Pour les industriels de la chimie, de l’agroalimentaire ou des énergies fossiles, il est nécessaire d’entretenir le doute sur ces questions, et ainsi retarder la mise en place de mesures de restrictions ou d’interdictions de leurs produits par les pouvoirs publics.
Si les tromperies et le lobbying auprès des autorités sont des stratégies rodées depuis des décennies, ils prennent aujourd’hui de nouvelles formes, en propageant des éléments de langage sous les atours de la défense de la « bonne science ». Dans un formidable retournement, ce sont alors les écologistes qui sont accusés de désinformation, tandis qu’amateurs de science et sphères rationalistes se font le relai des messages des industriels.
Stéphane Foucart est journaliste au Monde, où il couvre l’actualité des sciences de l’environnement. Avec Stéphane Horel, il a révélé les Monsanto Papers qui dévoilent les pratiques d’intimidation, de fraude scientifique et les campagnes d’influence du géant de la chimie agricole. Dans ses livres, notamment Les gardiens de la raison, co-écrit avec Stéphane Horel et Sylvain Laurens, il enquête sur la façon dont les industriels instillent le doute sur les questions écolos en détournant les principes scientifiques.
La science est utilisée comme arme politique : «ce n’est pas défendre la science, c’est instrumentaliser son autorité pour empêcher la prise de conscience collective».
La controverse sur les pesticides ne porte pas sur leur dangerosité intrinsèque mais sur «la question est de savoir dans quelle mesure est-ce qu’ils représentent un risque pour les humains ou pour l’environnement aux doses auxquelles ils sont utilisés».
Les agences réglementaires s’appuient sur des données produites par les industriels eux-mêmes : «toute la production de connaissances destinée à permettre l’autorisation de mise sur le marché est à la main des industriels».

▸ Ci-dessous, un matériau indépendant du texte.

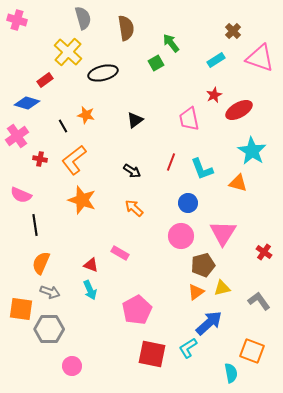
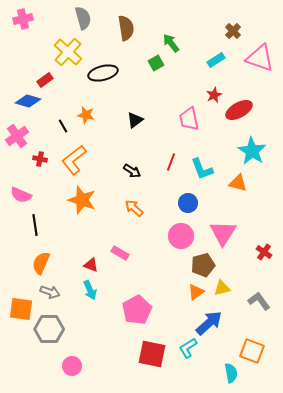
pink cross at (17, 20): moved 6 px right, 1 px up; rotated 30 degrees counterclockwise
blue diamond at (27, 103): moved 1 px right, 2 px up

La différence entre le CIRC et les agences ne relève pas d’une divergence scientifique mais de sources opposées : «le CIRC se base uniquement sur la littérature scientifique publiée», tandis que «les agences réglementaires se fondent sur des tests toxicologiques produits par les industriels et qui sont secrets».

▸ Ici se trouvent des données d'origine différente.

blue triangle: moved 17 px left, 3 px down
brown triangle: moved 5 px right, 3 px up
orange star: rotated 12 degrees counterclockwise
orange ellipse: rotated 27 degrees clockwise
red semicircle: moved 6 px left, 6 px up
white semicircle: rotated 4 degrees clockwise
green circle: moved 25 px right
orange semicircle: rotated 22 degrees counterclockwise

Le secret des affaires empêche l’accès démocratique à l’évaluation des risques : «on a tous dans notre organisme des substances dont on n’a pas le droit de savoir comment elles ont été évaluées».
Les formulations commerciales des pesticides ne sont pas évaluées à long terme : «les produits formulés ne sont pas évalués dans des tests chroniques comme les substances actives».
L’histoire des pesticides montre un échec structurel : «tous les produits autorisés à un moment ou un autre sortent du marché parce qu’il se passe quelque chose qu’on n’avait pas anticipé».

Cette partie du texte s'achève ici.